++++ Source data ++++

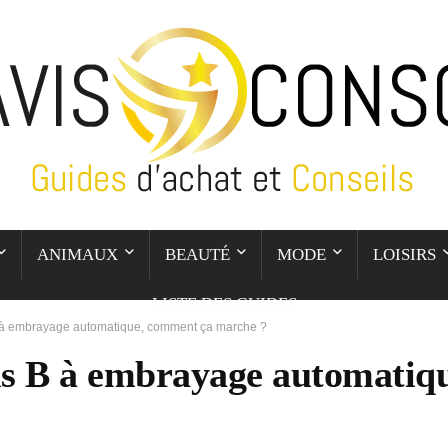
ANIMAUX
BEAUTÉ
MODE
LOISIRS
LISTE DES GUIDES
B à embrayage automatique, comment ça marche ?
s B à embrayage automatiq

++++

- [Problem description]: Could you please give the number of lines in the data above that contain the word "embrayage"? Only the number is needed.

- [Reply]: 2